« Nous devons triompher de cette volonté de faire les choses à l'unisson. Chanter ensemble, fredonner ensemble des refrains usés, cela ne forme pas une communauté. » Howard Barker
Christian Esnay est de cette génération de metteurs en scène auxquels l'Odéon-Théâtre de l'Europe s'ouvre depuis deux saisons. Comme Jean-François Sivadier, comme Éric Louis et Yann-Joël Collin, il est un ancien du groupe T'chan'G fondé par Didier-Georges Gabily. Comme eux, il aime pratiquer un théâtre qui prend le temps de construire avec son public une interrogation commune. Son idée d'un « diptyque Barker » remonte à loin. Elle fait suite à un cycle théâtral en cinq pièces, ironiquement intitulé La Raison gouverne le monde, qui se penchait sur les horreurs de l'Histoire.

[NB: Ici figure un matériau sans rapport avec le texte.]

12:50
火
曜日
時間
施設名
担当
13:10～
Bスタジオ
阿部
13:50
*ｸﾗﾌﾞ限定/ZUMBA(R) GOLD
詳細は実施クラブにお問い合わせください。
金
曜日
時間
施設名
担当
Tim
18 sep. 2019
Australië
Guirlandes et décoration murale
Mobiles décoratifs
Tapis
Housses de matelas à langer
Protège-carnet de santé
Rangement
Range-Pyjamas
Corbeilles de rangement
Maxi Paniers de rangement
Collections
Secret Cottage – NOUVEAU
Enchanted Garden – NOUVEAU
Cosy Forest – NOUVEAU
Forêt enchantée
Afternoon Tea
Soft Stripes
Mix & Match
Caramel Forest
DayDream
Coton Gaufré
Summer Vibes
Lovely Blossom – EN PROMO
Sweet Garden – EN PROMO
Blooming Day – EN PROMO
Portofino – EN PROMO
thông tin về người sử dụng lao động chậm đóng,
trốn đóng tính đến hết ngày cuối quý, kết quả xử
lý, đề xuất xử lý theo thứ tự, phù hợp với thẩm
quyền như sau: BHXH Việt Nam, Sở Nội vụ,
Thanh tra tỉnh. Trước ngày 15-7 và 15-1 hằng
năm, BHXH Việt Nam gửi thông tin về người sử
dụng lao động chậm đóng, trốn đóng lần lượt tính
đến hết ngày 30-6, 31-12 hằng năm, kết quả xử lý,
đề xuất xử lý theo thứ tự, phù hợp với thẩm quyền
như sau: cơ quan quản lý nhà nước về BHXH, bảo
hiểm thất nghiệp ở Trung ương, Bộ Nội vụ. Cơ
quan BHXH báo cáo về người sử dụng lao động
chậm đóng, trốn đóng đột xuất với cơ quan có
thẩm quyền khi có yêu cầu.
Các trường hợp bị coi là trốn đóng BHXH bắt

Y figurait déjà une première version des Européens. Cette reprise, associée à la création de Tableau d'une exécution, vise à mettre en lumière la façon dont Barker raille la construction européenne bien-pensante, soucieuse de se donner d'elle-même une image flattée, refoulant toute violence et toute apparence de conflit (notamment religieux). D'ailleurs, qu'est-ce exactement qu'un Européen ? « Je ressens puissamment ce que c'est que d'être un Européen - cette largeur d'idées, cette obsession pour la forme humaine », confiait le dramaturge en avril 2004, « et je me situe avec fermeté dans ces traditions tout en étant conscient de la nécessité de les renverser et de les interroger. Pour moi, c'est extraordinaire que des passions aussi diverses trouvent leur origine dans la même culture - Bosch et Rembrandt, par exemple, ou en littérature, Céline et Thomas Mann. Mais je retrouve en moi-même ce genre de contradictions, et je n'essaie pas de les résoudre ». Loin de les concilier, en effet, Barker les exacerbe : si « identité européenne » il y a, elle ne pourrait résulter que de leur choc, et ne serait donc concevable qu'au pluriel.
Les douze tableaux des Européens sont situés dans l'Autriche libérée peu après la bataille de Vienne (1683). Le chaos d'après-guerre met en crise toute certitude morale. La fiction est ici mise en suspens problématique de l'humanité même. L'horreur ambiante sert d'écrin à la douleur de Katrin, « citoyenne blessée » et femme violée, « objet hurlant exposé au Musée de la Réconciliation ». Autour d'elle, plus d'une trentaine de personnages traversent à tâtons les convulsions du temps. Starhemberg, héros national et sauveur de Vienne, circule des sommets de l'Empire jusque dans ses bas-fonds ; un prêtre veut devenir évêque et tue sa mère, car « sans connaître la cruauté, comment pourrais-je connaître la pitié ? », dit-il. Et Katrin finit par accoucher d'un enfant dont le sort final n'est qu'un fil ténu parmi d'autres au sein du labyrinthe furieux qu'il appartient à chaque spectateur de s'approprier
Les Européens (Combats pour l'amour), trad. Mike Sens, Lansmann éditeur, 1998.